Fibromyalgia is a complex chronic pain disorder that is characterized by widespread musculoskeletal pain, fatigue, and multiple tender points. A diagnosis of fibromyalgia is typically confirmed by a combination of patient history, physical examination, and laboratory tests.
When evaluating a patient for fibromyalgia, a healthcare provider may begin by taking a detailed medical history. This includes a description of the patient’s symptoms such as pain, fatigue, and tender points, as well as any other symptoms that may be associated with the disorder. The healthcare provider may also ask the patient questions about their lifestyle, such as how much sleep they get and how active they are.
Physical examination for fibromyalgia typically includes a tender point exam. During this exam, the healthcare provider will press on specific points on the patient’s body. If the patient feels pain in these areas, it may indicate the presence of fibromyalgia.
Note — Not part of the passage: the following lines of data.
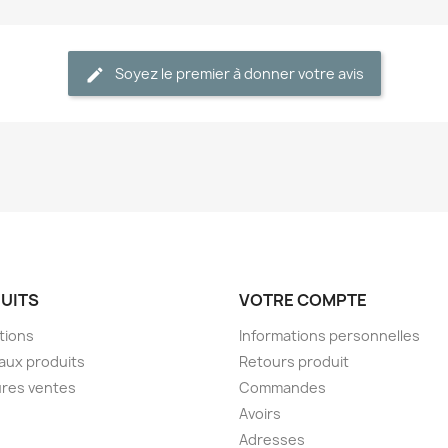
Soyez le premier à donner votre avis
UITS
VOTRE COMPTE
tions
Informations personnelles
aux produits
Retours produit
ures ventes
Commandes
Avoirs
Adresses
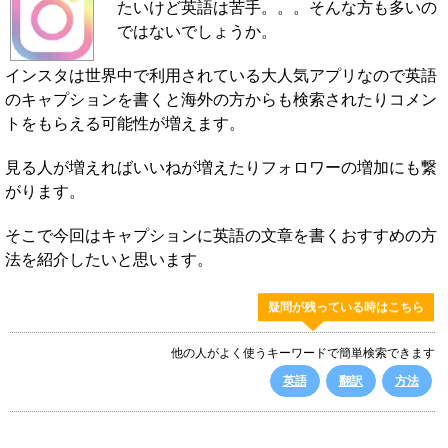
たいけど英語は苦手。。。そんな方も多いの
ではないでしょうか。
インスタは世界中で利用されている大人気アプリなので英語
のキャプションを書くと海外の方からも検索されたりコメン
トをもらえる可能性が増えます。
見る人が増えればいいねが増えたりフォロワーの増加にも繋
がります。
そこで今回はキャプションに英語の文章を書くおすすめの方
法を紹介したいと思います。
疑問が残っている時はこちら
他の人がよく使うキーワードで簡単検索できます
英語
翻訳
方法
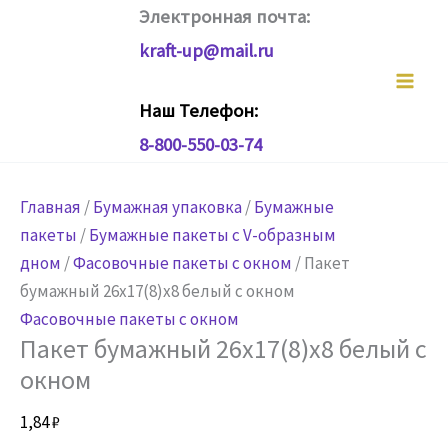
Перейти
Электронная почта:
к
kraft-up@mail.ru
содержимому
Наш Телефон:
8-800-550-03-74
Главная
/
Бумажная упаковка
/
Бумажные
пакеты
/
Бумажные пакеты с V-образным
дном
/
Фасовочные пакеты с окном
/ Пакет
бумажный 26х17(8)х8 белый с окном
Фасовочные пакеты с окном
Пакет бумажный 26х17(8)х8 белый с
окном
1,84
₽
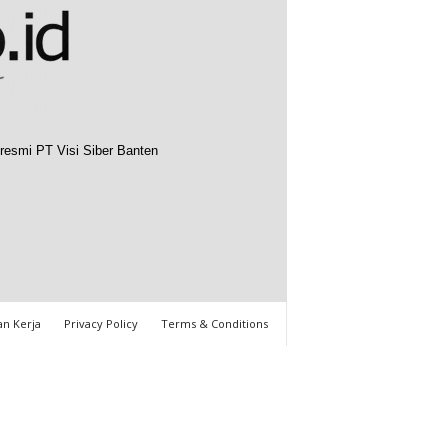
resmi PT Visi Siber Banten
n Kerja
Privacy Policy
Terms & Conditions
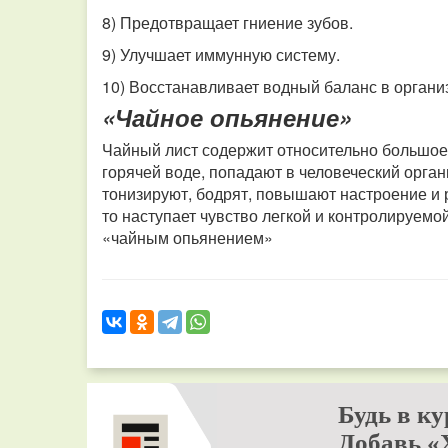
8) Предотвращает гниение зубов.
9) Улучшает иммунную систему.
10) Восстанавливает водный баланс в органи
«Чайное опьянение»
Чайный лист содержит относительно большое
горячей воде, попадают в человеческий орга
тонизируют, бодрят, повышают настроение и 
то наступает чувство легкой и контролируем
«чайным опьянением»
Будь в ку
Добавь «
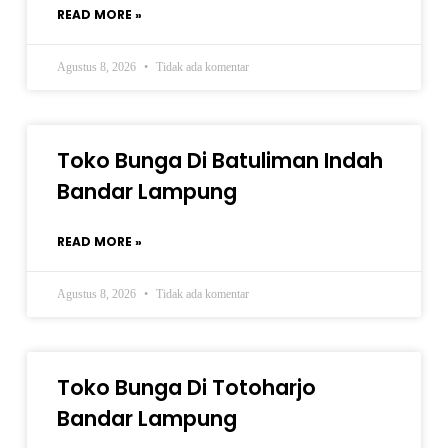
READ MORE »
Agustus 8, 2026
Tidak ada komentar
Toko Bunga Di Batuliman Indah
Bandar Lampung
READ MORE »
Agustus 8, 2026
Tidak ada komentar
Toko Bunga Di Totoharjo
Bandar Lampung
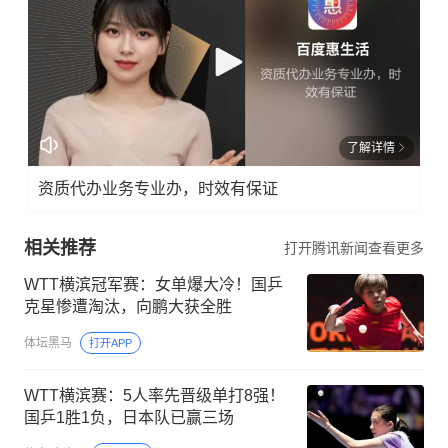
了解详情
资质代办业务专业办，时效有保证
相关推荐
打开腾讯新闻查看更多
WTT横滨冠军赛：女单爆大冷！国乒
克星惨遭淘汰，向鹏大获全胜
体坛黑马
打开APP
WTT横滨赛：5人率先晋级单打8强！
国乒1胜1负，日本队已赢三场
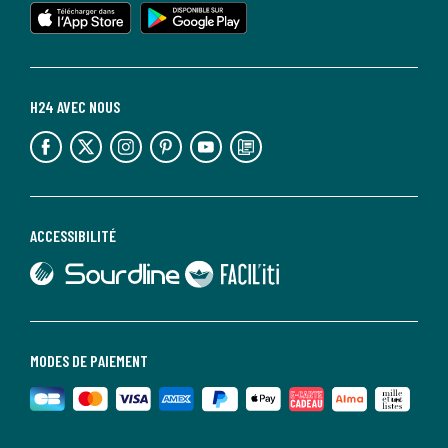
lien vers l'app store
lien vers google play
H24 AVEC NOUS
lien vers l'espace réseaux sociaux
lien vers l'espace réseaux sociaux
lien vers l'espace réseaux sociaux
lien vers l'espace réseaux sociaux
lien vers l'espace réseaux sociaux
lien vers le blog la redoute
ACCESSIBILITÉ
lien vers Sourdline
lien vers Faciliti
MODES DE PAIEMENT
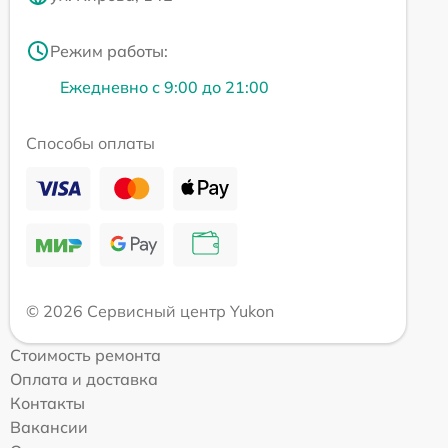
Режим работы:
Ежедневно с 9:00 до 21:00
Способы оплаты
© 2026 Сервисный центр Yukon
Стоимость ремонта
Оплата и доставка
Контакты
Вакансии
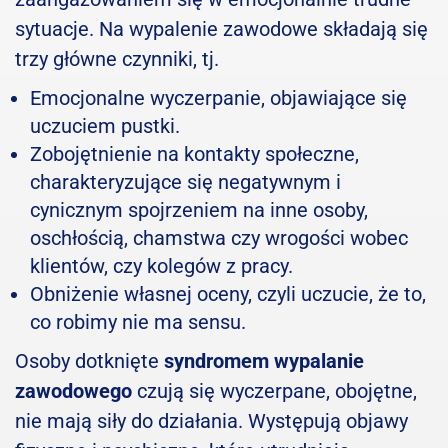
sytuacje. Na wypalenie zawodowe składają się
trzy główne czynniki, tj.
Emocjonalne wyczerpanie, objawiające się
uczuciem pustki.
Zobojętnienie na kontakty społeczne,
charakteryzujące się negatywnym i
cynicznym spojrzeniem na inne osoby,
oschłością, chamstwa czy wrogości wobec
klientów, czy kolegów z pracy.
Obniżenie własnej oceny, czyli uczucie, że to,
co robimy nie ma sensu.
Osoby dotknięte
syndromem wypalanie
zawodowego
czują się wyczerpane, obojętne,
nie mają siły do działania. Występują objawy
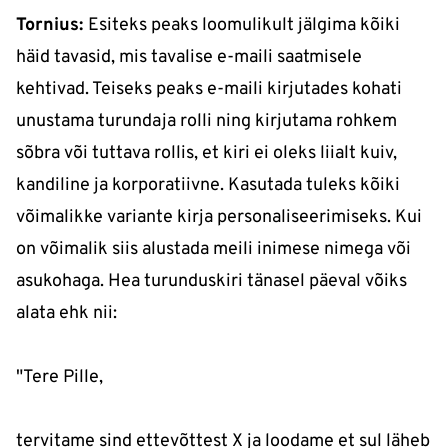
Tornius:
Esiteks peaks loomulikult jälgima kõiki
häid tavasid, mis tavalise e-maili saatmisele
kehtivad. Teiseks peaks e-maili kirjutades kohati
unustama turundaja rolli ning kirjutama rohkem
sõbra või tuttava rollis, et kiri ei oleks liialt kuiv,
kandiline ja korporatiivne. Kasutada tuleks kõiki
võimalikke variante kirja personaliseerimiseks. Kui
on võimalik siis alustada meili inimese nimega või
asukohaga. Hea turunduskiri tänasel päeval võiks
alata ehk nii:
"Tere Pille,
tervitame sind ettevõttest X ja loodame et sul läheb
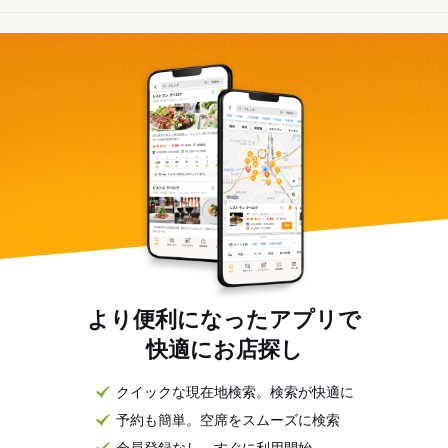
より便利になったアプリで
快適にお店探し
クイックな現在地検索。検索が快適に
予約も簡単。空席をスムーズに検索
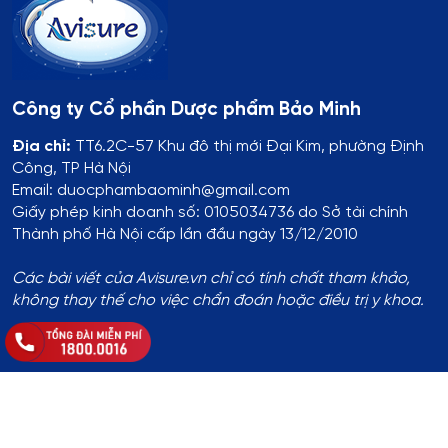
Công ty Cổ phần Dược phẩm Bảo Minh
Địa chỉ:
TT6.2C-57 Khu đô thị mới Đại Kim, phường Định
Công, TP Hà Nội
Email: duocphambaominh@gmail.com
Giấy phép kinh doanh số: 0105034736 do Sở tài chính
Thành phố Hà Nội cấp lần đầu ngày 13/12/2010
Các bài viết của Avisure.vn chỉ có tính chất tham khảo,
không thay thế cho việc chẩn đoán hoặc điều trị y khoa.
Thông tin đăng ký:
Số ĐKKD:
01T8008974 do Phòng Tài Chính - Kế Hoạch
UBND Huyện Thạch Thất cấp lần đầu ngày 14/8/2017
In some cases, laboratory tests may be used to confirm a diagnosis of fibromyalgia. Blood tests may be used to look for signs of inflammation, such as elevated levels of C-reactive protein or erythrocyte sedimentation rate. Other tests, such as an electroencephalogram (EEG) or imaging scans, may be used to rule out other possible causes of pain and fatigue.
In some cases, a diagnosis of fibromyalgia may be made without the use of laboratory tests. This is known as a clinical diagnosis and is based on the patient’s medical history and physical examination. To make a clinical diagnosis, the healthcare provider must be able to identify a pattern of symptoms that are consistent with fibromyalgia.
Overall, fibromyalgia is typically confirmed by a combination of patient history, physical examination, and laboratory tests. A healthcare provider may use one or more of these methods to make a diagnosis.